The situation is as follows: I'm transforming a sequence of values. The transformation of each value breaks down into a number of different cases. Most values are completely independent of each other. However there is one special case that requires me to keep track of how many special cases I've encountered so far. In imperative programming this is pretty straightforward:
int i = 0;
List<String> results = new ArrayList<>();
for (String value : values) {
if (case1(value)) {
results.add(handleCase1(value));
} else if (case2(value)) {
...
} else if (special(value)) {
results.add(handleSpecial(value, i));
i++;
}
}
However in Clojure the best I've come up with is:
(first
(reduce
(fn [[results i] value]
(cond
(case-1? value) [(conj results (handle-case-1 value)) i]
(case-2? value) ...
(special? value) [(conj results (handle-special value i))
(inc i)]))
[[] 0] values))
Which is pretty ugly considering that without the special case this would become:
(map #(cond
(case-1? %) (handle-case-1 %)
(case-2? %) ...)
values)
The trouble is that I'm manually stitching a sequence together during the reduction. Also most cases don't even care about the index but must nonetheless pass it along for the next reduction step.
Is there a cleaner solution to this problem?

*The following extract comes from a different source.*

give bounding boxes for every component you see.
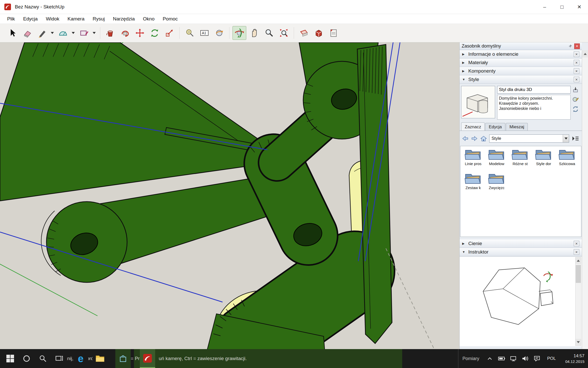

Sometimes code using loop and recur looks better than the equivalent code using reduce.
(loop [[v & more :as vs] values, i 0, res []]
(if-not (seq vs)
res
(cond
(case-1? v) (recur more i (conj res (handle-case-1 v)))
(case-2? v) (recur more i (conj res (handle-case-2 v)))
(special? v) (recur more (inc i) (conj res (handle-special i v))))))
Since there seems to be some demand, here is a version that produces lazy sequence. Customary warnings about premature optimization and keeping it simple apply.
(let [handle (fn handle [[v & more :as vs] i]
(when (seq vs)
(let [[ii res] (cond
(case-1? v) [i (handle-case-1 v)]
(case-2? v) [i (handle-case-2 v)]
(special-case? v) [(inc i) (handle-special i v)])]
(cons res (lazy-seq (handle more ii))))))]
(lazy-seq (handle values 0)))

You want a purely functional approach? Try using a Map collection for your temporary value needs. This keeps your results nice and clean, and an easy way to access those temporary values when needed.
When we encounter a special value, we also update the counter in the map as well as the result list. This way we can use reduce to store some state as we process, but keep everything purely functional without atoms.
(def transformed-values
(reduce
(fn [{:keys [special-values-count] :as m} value]
(cond
(case-1 value) (update m :results conj (handle-case-1 value))
(case-2 value) (update m :results conj (handle-case-2 value))
...
(special-case? value) (-> m
(update :results conj (handle-special value special-values-count))
(update :special-values-count inc))
:else m))
{:results [] :special-values-count 0}
your-list-of-string-values))
(:results transformed-values)
;=> ["value1" "Value2" "VALUE3" ...]
(:special-values-count transformed-values)
;=> 2

You can just use an atom to track it:
(def special-values-handled (atom 0))
(defn handle-cases [value]
(cond
(case-1? value) (handle-case-1 value)
(case-2? value) ...
(special? value) (do (swap! special-values-handled inc)
(handle-special #special-values-handled value))))
Then you can just do
(map handle-cases values)

There is nothing wrong in using a volatile! for this - in your case, it does not escape the context of the expression and does not create any mutability or threading complications:
(let [i (volatile! 0)]
(map #(cond
(case-1? %) (handle-case-1 %)
(case-2? %) (handle-case-2 %)
(special? %) (do (handle-special % #i)
(vswap! i inc)))
values)
You can use an atom instead if you are using Clojure < 1.7 or want to do it in a multi-threaded way (e. g. with pmap).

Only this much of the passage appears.